Teknik Jitu Pijahkan Udang Hias

Udang hias dalam buku Shrimps, Crayfishes, and Crab in the Freshwater Aquarium yang ditulis Uwe Werner, digolongkan sebagai anggota keluarga Atyideae.

Udang hias yang berukuran mini menjadi pelengkap dalam aquascaping itu memiliki 15 genus antara lain Caridina, Neocaridina, dan Atyopsis. Sebagian besar udang-udang hias tersebut hidup di perairan tawar di Afrika dan Amerika Latin. Mereka membentuk koloni berpopulasi 40-50 ekor dengan pakan utama alga hijau.

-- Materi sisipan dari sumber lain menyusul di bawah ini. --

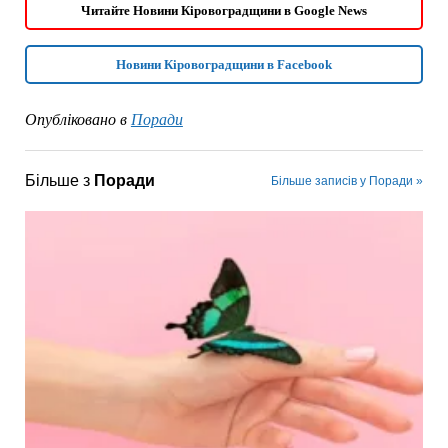
Читайте Новини Кіровоградщини в Google News
Новини Кіровоградщини в Facebook
Опубліковано в
Поради
Більше з
Поради
Більше записів у Поради »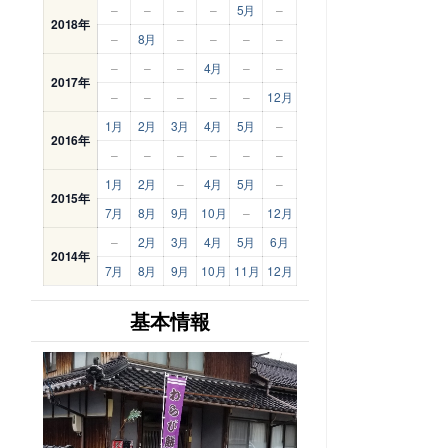
–
–
–
–
5月
–
2018年
–
8月
–
–
–
–
–
–
–
4月
–
–
2017年
–
–
–
–
–
12月
1月
2月
3月
4月
5月
–
2016年
–
–
–
–
–
–
1月
2月
–
4月
5月
–
2015年
7月
8月
9月
10月
–
12月
–
2月
3月
4月
5月
6月
2014年
7月
8月
9月
10月
11月
12月
基本情報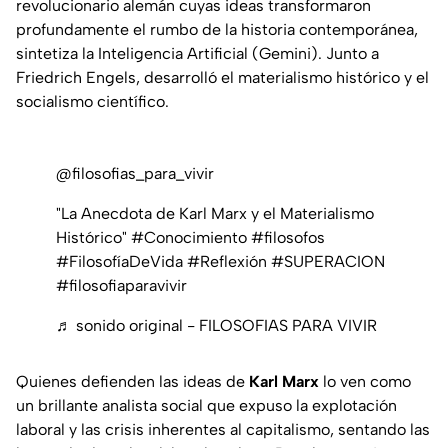
revolucionario alemán cuyas ideas transformaron
profundamente el rumbo de la historia contemporánea,
sintetiza la Inteligencia Artificial (Gemini). Junto a
Friedrich Engels, desarrolló el materialismo histórico y el
socialismo científico.
@filosofias_para_vivir
"La Anecdota de Karl Marx y el Materialismo
Histórico" #Conocimiento #filosofos
#FilosofíaDeVida #Reflexión #SUPERACION
#filosofiaparavivir
♬ sonido original - FILOSOFIAS PARA VIVIR
Quienes defienden las ideas de
Karl Marx
lo ven como
un brillante analista social que expuso la explotación
laboral y las crisis inherentes al capitalismo, sentando las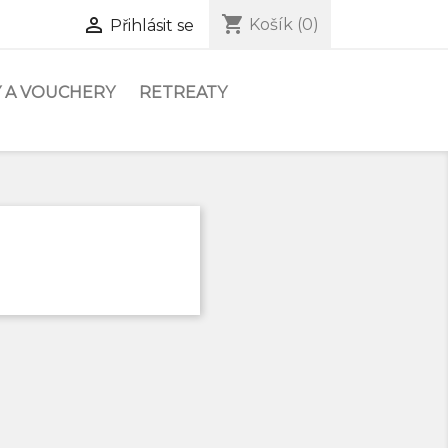
shopping_cart

Košík
(0)
Přihlásit se
 A VOUCHERY
RETREATY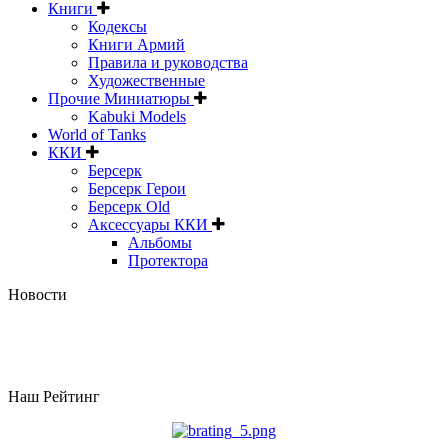
Книги
Кодексы
Книги Армий
Правила и руководства
Художественные
Прочие Миниатюры
Kabuki Models
World of Tanks
ККИ
Берсерк
Берсерк Герои
Берсерк Old
Аксессуары ККИ
Альбомы
Протектора
Новости
Наш Рейтинг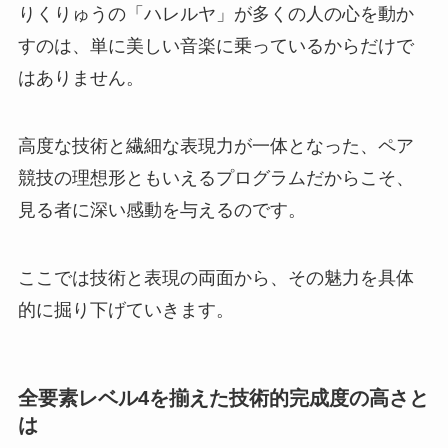
りくりゅうの「ハレルヤ」が多くの人の心を動か
すのは、単に美しい音楽に乗っているからだけで
はありません。
高度な技術と繊細な表現力が一体となった、ペア
競技の理想形ともいえるプログラムだからこそ、
見る者に深い感動を与えるのです。
ここでは技術と表現の両面から、その魅力を具体
的に掘り下げていきます。
全要素レベル4を揃えた技術的完成度の高さと
は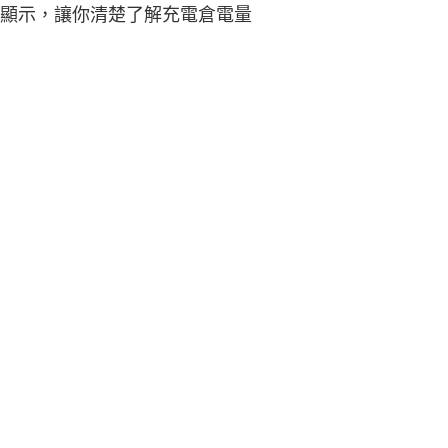
螢幕顯示，讓你清楚了解充電倉電量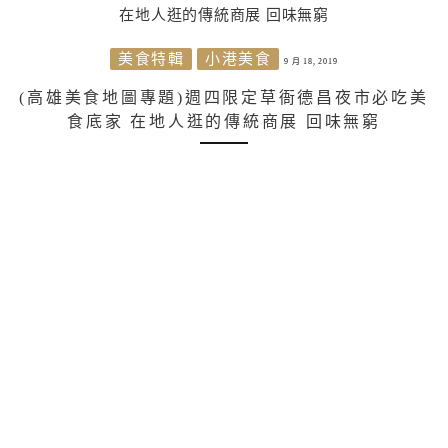
美食特輯
小港美食
9 月 18, 2019
(高雄美食地圖專題)週四限定草衙德昌夜市必吃美
食底家 在地人逛的傳統商展 回味無窮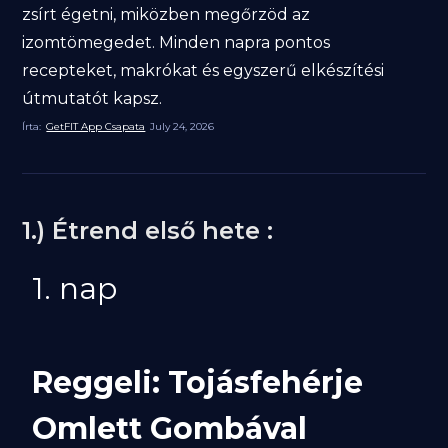
zsírt égetni, miközben megőrzöd az
izomtömegedet. Minden napra pontos
recepteket, makrókat és egyszerű elkészítési
útmutatót kapsz.
Írta:
GetFIT App Csapata
July 24, 2026
1.) Étrend első hete :
1. nap
Reggeli: Tojásfehérje
Omlett Gombával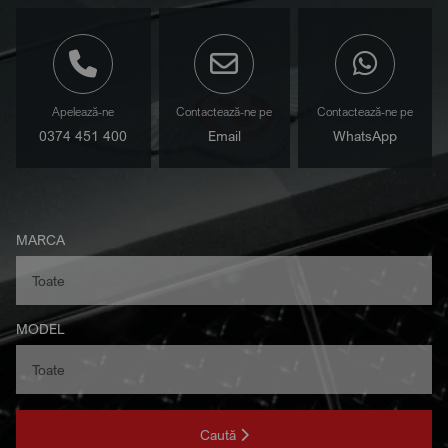
Apelează-ne
Contactează-ne pe
Contactează-ne pe
0374 451 400
Email
WhatsApp
MARCA
MODEL
Caută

Dari 15 genus udang hias itu, hanya genus Caridina dan Atyopsis yang disukai pehobi. Keduanya memiliki paduan warna indah dan terang. Yang lain seperti genus Neocardinia mempunyai ciri totol-totol hitam. Salah satu jenis yang populer bertubuh merah kristal. Di sela-sela warna itu menyembul guratan putih melintang. Dialah red crystal. Udang mini tersebut hasil mutasi dari sesama udang mini, yakni black zebra.

Seberapa populer udang tersebut? Bila Anda berjalan di toko-toko akuarium di Nagoya dan Tokyo di Jepang, harga seekor red crystal mencapai 2.000 yen setara Rp400.000. Meski mahal red bee-sebutan lain red crystal-laku bak kacang goreng. Pehobi di negeri matahari terbit itu memang kesengsem keelokkan red bee yang diperkenalkan pada 1998.

Penyilang red crystal tersebut adalah Hisayasu Suzuki asal Nagoya pada 1992. Pria berkulit sawo matang itu merajut sukses setelah 6 tahun bersusah payah mendapatkan mutasi black zebra-crystal red-yang permanen. Setidaknya ia mengeluarkan modal sampai 80-juta yen untuk memproduksi red bee dari 3.000 induk black zebra.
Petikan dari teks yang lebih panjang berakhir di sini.